Over the last four races, Piastri has banked just 19 points while Norris has pulled 46 and Verstappen a hefty 83. That’s momentum with a capital M. But Piastri’s not in the mood for doomscrolling through the points table. He’s leaning on history — his own — as a reminder that the ground under a title fight can shift overnight.
“I’ve been in fights that were as close, or at this point, even closer than what they are now,” he said in Austin, sounding calm rather than combative. “So I’ve got the evidence for myself that things can still turn out well, and I still fully believe that I can win the championship.”
If you’ve followed Piastri’s climb, you know those receipts. In 2019 he outlasted Victor Martins to take the Formula Renault Eurocup by 7.5 points. In 2020, he edged Théo Pourchaire to the FIA F3 title by three. He’s been in the pocket of tense finales before; he wears pressure like a well-fitted glove.
None of that glosses over the obvious: he hasn’t been at ease with the car lately, and he knows it.

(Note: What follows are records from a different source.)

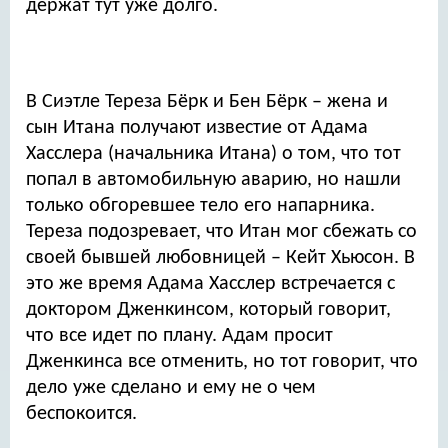
держат тут уже долго.
В Сиэтле Тереза Бёрк и Бен Бёрк – жена и
сын Итана получают известие от Адама
Хасслера (начальника Итана) о том, что тот
попал в автомобильную аварию, но нашли
только обгоревшее тело его напарника.
Тереза подозревает, что Итан мог сбежать со
своей бывшей любовницей – Кейт Хьюсон. В
это же время Адама Хасслер встречается с
доктором Дженкинсом, который говорит,
что все идет по плану. Адам просит
Дженкинса все отменить, но тот говорит, что
дело уже сделано и ему не о чем
беспокоится.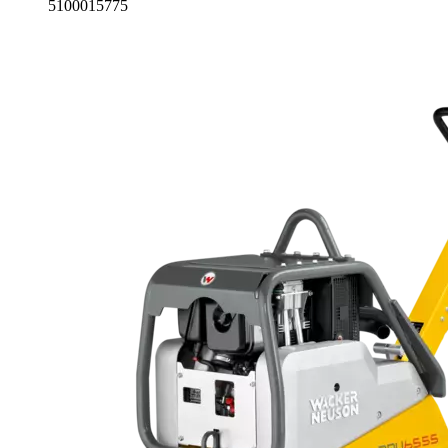
5100015775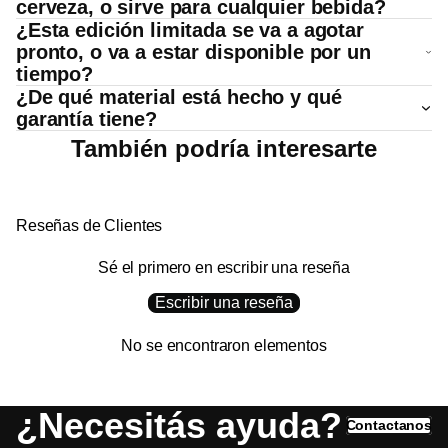
cerveza, o sirve para cualquier bebida?
¿Esta edición limitada se va a agotar
pronto, o va a estar disponible por un
tiempo?
¿De qué material está hecho y qué
garantía tiene?
También podría interesarte
Reseñas de Clientes
Sé el primero en escribir una reseña
Escribir una reseña
No se encontraron elementos
¿Necesitás ayuda?
Contactanos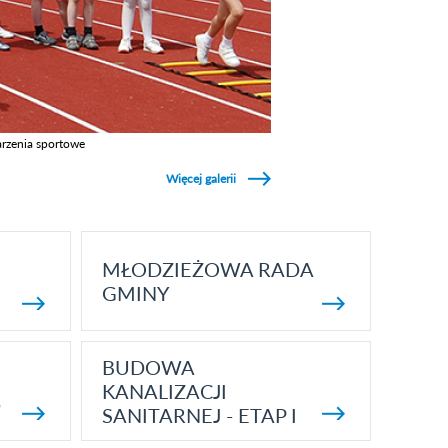
rzenia sportowe
z galerie w kategori Wydarzenia sportowe
Więcej galerii
MŁODZIEŻOWA RADA
GMINY
BUDOWA
KANALIZACJI
5
SANITARNEJ - ETAP I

The Australian was blunt about where the current bleed is coming from.
“I think in race trim, we’ve still looked pretty good, but in qualifying trim, it’s been a little bit tougher for us the last few weekends,” he said. “This weekend, for whatever reason, I’ve just not gelled with the car at all.”

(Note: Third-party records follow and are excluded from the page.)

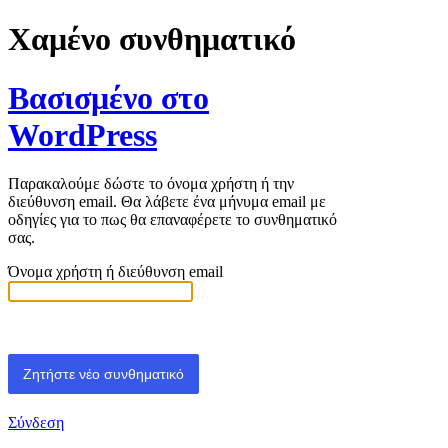
Χαμένο συνθηματικό
Βασισμένο στο
WordPress
Παρακαλούμε δώστε το όνομα χρήστη ή την
διεύθυνση email. Θα λάβετε ένα μήνυμα email με
οδηγίες για το πως θα επαναφέρετε το συνθηματικό
σας.
Όνομα χρήστη ή διεύθυνση email
Σύνδεση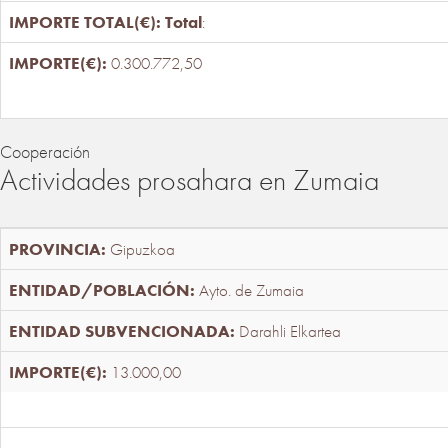
Total
:
0.300.772,50
Cooperación
Actividades prosahara en Zumaia
Gipuzkoa
Ayto. de Zumaia
Darahli Elkartea
13.000,00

That’s the red flag for McLaren. When the margins are this thin, Saturdays write your Sundays. Piastri’s floor is high — he’s still extracting respectable race pace — but if Verstappen is starting ahead and Norris is stringing together clean laps on Saturdays, you spend Sundays on defense. That’s no way to police a championship lead, however plucky your race craft.

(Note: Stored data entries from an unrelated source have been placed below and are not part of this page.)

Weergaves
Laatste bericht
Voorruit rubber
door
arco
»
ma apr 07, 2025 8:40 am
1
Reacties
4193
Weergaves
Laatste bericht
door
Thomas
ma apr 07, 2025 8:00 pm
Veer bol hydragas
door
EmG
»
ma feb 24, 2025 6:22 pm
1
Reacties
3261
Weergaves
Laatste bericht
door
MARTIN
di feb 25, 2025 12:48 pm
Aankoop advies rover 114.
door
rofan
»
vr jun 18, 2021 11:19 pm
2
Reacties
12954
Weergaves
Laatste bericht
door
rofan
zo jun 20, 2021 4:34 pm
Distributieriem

What’s interesting is the language Piastri keeps coming back to. He’s not talking about “protecting” a cushion or “managing” a gap. He’s talking about speed. “Performance is what’s going to win you a championship,” he said. “The faster you go, the more points you’re going to score.”
It sounds simple because it is. Strip away the permutations and the late-season nerves: if McLaren gets him a connected front end and a car he trusts on the edge over one lap, the leaderboard takes care of itself. If it doesn’t, the other two will make him pay for every compromised out-lap and every scruffy sector.
Inside the McLaren garage, Tom Stallard’s calm hand on the radio will help. This is where the driver-engineer relationship matters — keep the debriefs blunt and the setup swings measured. McLaren’s operational sharpness has been one of its 2025 calling cards, with both cars consistently in the fight; the “ace card,” if there is one, is that two-car pressure they can place on Verstappen when the orange cars qualify up front together.
The nuance here is that Piastri’s dip hasn’t looked like a confidence crisis. It’s looked like a feel problem. That’s fixable. The danger is that Verstappen’s recent haul isn’t just numbers; it’s swagger. Once he smells a title run, he tends to grind out the ones and twos even on scrappy days. Norris, meanwhile, is driving with a looseness that comes only when you trust the rear to be there when you need it.
Piastri’s task is uncomplicated and brutally hard: find the Saturday snap he had earlier in the year. Don’t overthink the scoreboard, don’t feed the narrative, just get the lap in. Do that, and the bigger story reverts to him.
He knows it. “The only thing you can do is analyze it and see what we can do better,” he said. That’s not a soundbite, that’s his process. And it’s been a pretty good compass so far.
So, will Oscar Piastri win the 2025 world title? Ask again after he strings together a few clean qualifying sessions. Because if he does, this wobble becomes a footnote. If he doesn’t, the sharks alongside him aren’t the forgiving type.